(Page-level text extractions)
== Segment start ==
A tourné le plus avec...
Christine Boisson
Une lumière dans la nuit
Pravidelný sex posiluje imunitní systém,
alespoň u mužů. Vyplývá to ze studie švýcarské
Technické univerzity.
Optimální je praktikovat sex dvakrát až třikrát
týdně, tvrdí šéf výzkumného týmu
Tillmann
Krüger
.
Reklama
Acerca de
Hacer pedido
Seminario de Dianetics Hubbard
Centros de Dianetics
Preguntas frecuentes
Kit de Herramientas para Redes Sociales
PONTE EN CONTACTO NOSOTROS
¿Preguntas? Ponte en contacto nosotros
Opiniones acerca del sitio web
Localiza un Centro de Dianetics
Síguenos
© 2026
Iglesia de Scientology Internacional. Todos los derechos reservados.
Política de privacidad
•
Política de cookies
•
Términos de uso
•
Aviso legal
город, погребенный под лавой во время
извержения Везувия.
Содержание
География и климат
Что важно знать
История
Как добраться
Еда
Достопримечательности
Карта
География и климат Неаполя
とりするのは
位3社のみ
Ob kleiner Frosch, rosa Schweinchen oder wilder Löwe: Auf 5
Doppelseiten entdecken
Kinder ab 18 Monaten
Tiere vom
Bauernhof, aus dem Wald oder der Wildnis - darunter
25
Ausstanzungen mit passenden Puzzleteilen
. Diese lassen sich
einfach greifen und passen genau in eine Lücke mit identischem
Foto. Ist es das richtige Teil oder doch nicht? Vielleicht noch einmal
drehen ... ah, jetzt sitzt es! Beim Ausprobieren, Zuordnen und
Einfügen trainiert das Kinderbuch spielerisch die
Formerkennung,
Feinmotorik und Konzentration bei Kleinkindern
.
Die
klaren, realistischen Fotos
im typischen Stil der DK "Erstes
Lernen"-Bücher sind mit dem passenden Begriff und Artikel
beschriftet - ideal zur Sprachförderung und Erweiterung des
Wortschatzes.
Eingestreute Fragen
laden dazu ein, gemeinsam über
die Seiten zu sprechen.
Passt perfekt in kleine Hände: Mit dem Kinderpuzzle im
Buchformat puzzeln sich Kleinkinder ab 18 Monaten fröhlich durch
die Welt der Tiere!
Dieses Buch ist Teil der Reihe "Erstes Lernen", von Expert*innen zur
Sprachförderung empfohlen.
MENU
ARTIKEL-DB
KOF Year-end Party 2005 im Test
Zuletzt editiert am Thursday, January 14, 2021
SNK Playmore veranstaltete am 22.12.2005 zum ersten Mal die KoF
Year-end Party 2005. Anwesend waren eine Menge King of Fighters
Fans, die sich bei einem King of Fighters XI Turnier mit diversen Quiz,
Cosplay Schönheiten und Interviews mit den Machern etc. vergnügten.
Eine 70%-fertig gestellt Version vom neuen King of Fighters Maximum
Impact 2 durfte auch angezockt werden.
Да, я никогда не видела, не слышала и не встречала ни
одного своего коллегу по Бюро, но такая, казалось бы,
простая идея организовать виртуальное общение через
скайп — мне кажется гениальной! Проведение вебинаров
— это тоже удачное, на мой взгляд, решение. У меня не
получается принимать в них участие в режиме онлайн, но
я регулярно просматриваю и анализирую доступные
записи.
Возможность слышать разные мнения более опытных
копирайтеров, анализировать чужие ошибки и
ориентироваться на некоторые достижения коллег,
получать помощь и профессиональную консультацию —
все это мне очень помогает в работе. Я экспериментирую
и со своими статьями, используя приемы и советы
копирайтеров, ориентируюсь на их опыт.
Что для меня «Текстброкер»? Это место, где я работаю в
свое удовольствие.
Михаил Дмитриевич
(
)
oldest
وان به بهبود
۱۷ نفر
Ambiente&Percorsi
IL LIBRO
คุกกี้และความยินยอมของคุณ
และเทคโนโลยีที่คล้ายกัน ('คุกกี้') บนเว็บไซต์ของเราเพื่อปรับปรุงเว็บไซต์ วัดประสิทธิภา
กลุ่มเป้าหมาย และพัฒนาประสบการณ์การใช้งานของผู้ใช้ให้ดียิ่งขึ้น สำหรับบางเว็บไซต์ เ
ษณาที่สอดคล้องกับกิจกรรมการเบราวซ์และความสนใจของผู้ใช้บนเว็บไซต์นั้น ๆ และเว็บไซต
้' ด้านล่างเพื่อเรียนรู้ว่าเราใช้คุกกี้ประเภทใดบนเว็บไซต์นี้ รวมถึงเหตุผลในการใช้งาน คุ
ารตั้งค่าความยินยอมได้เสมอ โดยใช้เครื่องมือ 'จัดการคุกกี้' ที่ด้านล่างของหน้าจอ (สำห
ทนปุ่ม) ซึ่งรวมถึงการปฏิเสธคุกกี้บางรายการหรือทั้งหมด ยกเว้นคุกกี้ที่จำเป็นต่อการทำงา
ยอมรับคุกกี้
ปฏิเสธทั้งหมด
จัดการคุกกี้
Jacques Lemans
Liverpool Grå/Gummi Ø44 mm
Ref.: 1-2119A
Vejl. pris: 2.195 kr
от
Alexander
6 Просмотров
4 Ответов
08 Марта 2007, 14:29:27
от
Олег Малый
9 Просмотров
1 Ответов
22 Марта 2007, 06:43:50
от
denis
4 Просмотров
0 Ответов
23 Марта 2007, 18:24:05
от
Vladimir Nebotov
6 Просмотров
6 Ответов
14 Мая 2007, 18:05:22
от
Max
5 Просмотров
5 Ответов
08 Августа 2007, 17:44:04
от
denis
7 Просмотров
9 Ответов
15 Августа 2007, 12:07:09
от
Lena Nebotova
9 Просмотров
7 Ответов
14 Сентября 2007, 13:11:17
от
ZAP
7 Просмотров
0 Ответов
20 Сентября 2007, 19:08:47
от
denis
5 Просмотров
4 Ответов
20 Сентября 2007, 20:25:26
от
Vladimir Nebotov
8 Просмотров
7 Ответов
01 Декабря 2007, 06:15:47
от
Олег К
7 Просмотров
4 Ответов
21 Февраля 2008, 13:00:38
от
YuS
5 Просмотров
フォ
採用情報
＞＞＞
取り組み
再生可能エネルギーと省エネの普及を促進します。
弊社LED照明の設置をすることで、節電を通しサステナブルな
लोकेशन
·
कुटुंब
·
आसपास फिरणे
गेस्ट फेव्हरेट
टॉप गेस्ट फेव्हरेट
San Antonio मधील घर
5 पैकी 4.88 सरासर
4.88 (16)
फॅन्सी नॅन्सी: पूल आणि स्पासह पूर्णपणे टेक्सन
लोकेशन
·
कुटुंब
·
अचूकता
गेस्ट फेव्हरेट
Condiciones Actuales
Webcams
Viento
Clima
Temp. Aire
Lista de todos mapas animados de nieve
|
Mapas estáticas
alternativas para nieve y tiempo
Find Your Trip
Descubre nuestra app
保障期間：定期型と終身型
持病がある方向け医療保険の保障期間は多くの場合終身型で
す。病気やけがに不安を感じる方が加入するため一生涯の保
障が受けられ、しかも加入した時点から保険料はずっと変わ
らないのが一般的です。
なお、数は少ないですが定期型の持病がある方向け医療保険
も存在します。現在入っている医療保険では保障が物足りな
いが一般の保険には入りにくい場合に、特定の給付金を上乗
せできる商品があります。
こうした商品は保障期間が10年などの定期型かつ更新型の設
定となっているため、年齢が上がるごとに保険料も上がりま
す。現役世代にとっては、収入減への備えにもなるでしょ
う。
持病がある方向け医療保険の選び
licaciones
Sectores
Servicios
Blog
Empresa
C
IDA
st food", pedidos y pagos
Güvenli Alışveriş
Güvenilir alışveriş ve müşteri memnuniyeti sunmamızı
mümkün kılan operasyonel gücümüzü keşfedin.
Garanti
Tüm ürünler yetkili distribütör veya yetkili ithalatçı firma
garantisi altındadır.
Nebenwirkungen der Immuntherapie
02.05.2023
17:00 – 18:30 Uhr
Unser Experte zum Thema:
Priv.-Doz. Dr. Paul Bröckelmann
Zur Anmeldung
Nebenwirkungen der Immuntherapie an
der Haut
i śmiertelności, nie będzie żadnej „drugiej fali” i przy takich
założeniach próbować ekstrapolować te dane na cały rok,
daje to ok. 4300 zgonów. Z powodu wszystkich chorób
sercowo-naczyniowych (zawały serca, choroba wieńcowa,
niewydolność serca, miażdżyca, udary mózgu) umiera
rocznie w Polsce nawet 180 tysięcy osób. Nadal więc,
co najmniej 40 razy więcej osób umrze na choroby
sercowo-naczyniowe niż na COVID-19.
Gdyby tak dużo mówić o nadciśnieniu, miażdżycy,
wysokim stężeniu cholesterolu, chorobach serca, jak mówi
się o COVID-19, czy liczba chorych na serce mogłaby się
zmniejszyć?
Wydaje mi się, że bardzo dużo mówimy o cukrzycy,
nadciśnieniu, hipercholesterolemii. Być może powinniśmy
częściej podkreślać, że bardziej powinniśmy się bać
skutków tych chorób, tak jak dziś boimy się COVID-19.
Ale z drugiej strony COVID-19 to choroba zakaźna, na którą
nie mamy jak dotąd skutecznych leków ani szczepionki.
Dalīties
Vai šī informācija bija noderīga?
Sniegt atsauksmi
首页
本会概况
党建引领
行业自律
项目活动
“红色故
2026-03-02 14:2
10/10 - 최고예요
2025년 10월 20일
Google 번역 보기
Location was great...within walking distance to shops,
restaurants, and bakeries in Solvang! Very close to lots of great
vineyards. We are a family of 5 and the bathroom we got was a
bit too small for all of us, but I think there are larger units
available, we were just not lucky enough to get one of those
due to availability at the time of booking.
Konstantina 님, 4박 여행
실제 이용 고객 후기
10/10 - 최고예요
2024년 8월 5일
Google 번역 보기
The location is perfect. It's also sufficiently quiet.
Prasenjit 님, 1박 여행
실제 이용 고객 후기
== Segment end ==
▶ Task description: The line with "available, we were" and all the lines after it in the records above are to be output exactly, with nothing added.

▶ Result for this exercise:
available, we were just not lucky enough to get one of those
due to availability at the time of booking.
Konstantina 님, 4박 여행
실제 이용 고객 후기
10/10 - 최고예요
2024년 8월 5일
Google 번역 보기
The location is perfect. It's also sufficiently quiet.
Prasenjit 님, 1박 여행
실제 이용 고객 후기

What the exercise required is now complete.